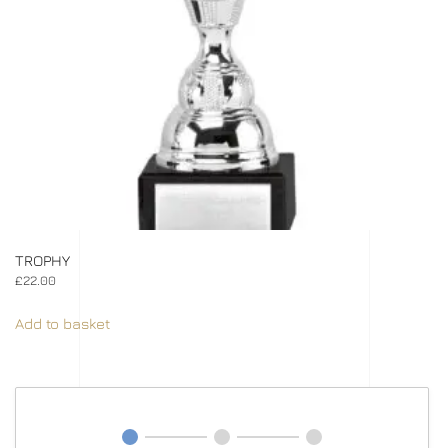
TROPHY
£
22.00
Add to basket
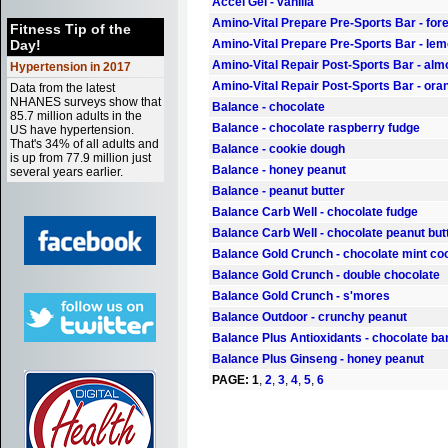
Accel Gel - vanilla
Amino-Vital Prepare Pre-Sports Bar - fore
Fitness Tip of the
Day!
Amino-Vital Prepare Pre-Sports Bar - le
Amino-Vital Repair Post-Sports Bar - alm
Hypertension in 2017
Amino-Vital Repair Post-Sports Bar - or
Data from the latest
NHANES surveys show that
Balance - chocolate
85.7 million adults in the
Balance - chocolate raspberry fudge
US have hypertension.
That's 34% of all adults and
Balance - cookie dough
is up from 77.9 million just
Balance - honey peanut
several years earlier.
Balance - peanut butter
Balance Carb Well - chocolate fudge
Balance Carb Well - chocolate peanut but
Balance Gold Crunch - chocolate mint co
Balance Gold Crunch - double chocolate
Balance Gold Crunch - s'mores
Balance Outdoor - crunchy peanut
Balance Plus Antioxidants - chocolate b
Balance Plus Ginseng - honey peanut
PAGE:
1
,
2
,
3
,
4
,
5
,
6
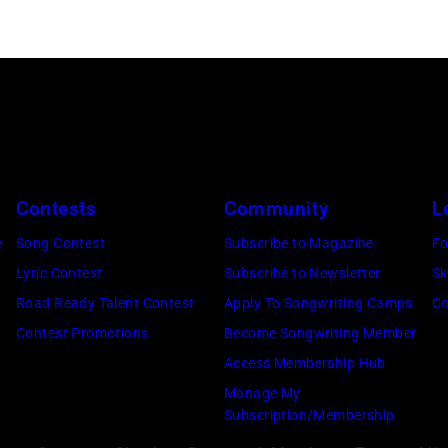
Contests
Community
L
e
Song Contest
Subscribe to Magazine
Fo
Lyric Contest
Subscribe to Newsletter
Sk
Road Ready Talent Contest
Apply To Songwriting Camps
Co
Contest Promotions
Become Songwriting Member
Access Membership Hub
Manage My
Subscription/Membership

════

● **PROBLEM TO SOLVE**:
The pictures in the data should be omitted, and every remaining line set down exactly.

● **ANSWER SECTION**:
TROPHY
£
22.00
Add to basket
Accel Gel - vanilla
Amino-Vital Prepare Pre-Sports Bar - fore
Fitness Tip of the
Day!
Amino-Vital Prepare Pre-Sports Bar - le
Amino-Vital Repair Post-Sports Bar - alm
Hypertension in 2017
Amino-Vital Repair Post-Sports Bar - or
Data from the latest
NHANES surveys show that
Balance - chocolate
85.7 million adults in the
Balance - chocolate raspberry fudge
US have hypertension.
That's 34% of all adults and
Balance - cookie dough
is up from 77.9 million just
Balance - honey peanut
several years earlier.
Balance - peanut butter
Balance Carb Well - chocolate fudge
Balance Carb Well - chocolate peanut but
Balance Gold Crunch - chocolate mint co
Balance Gold Crunch - double chocolate
Balance Gold Crunch - s'mores
Balance Outdoor - crunchy peanut
Balance Plus Antioxidants - chocolate b
Balance Plus Ginseng - honey peanut
PAGE:
1
,
2
,
3
,
4
,
5
,
6
Contests
Community
L
e
Song Contest
Subscribe to Magazine
Fo
Lyric Contest
Subscribe to Newsletter
Sk
Road Ready Talent Contest
Apply To Songwriting Camps
Co
Contest Promotions
Become Songwriting Member
Access Membership Hub
Manage My
Subscription/Membership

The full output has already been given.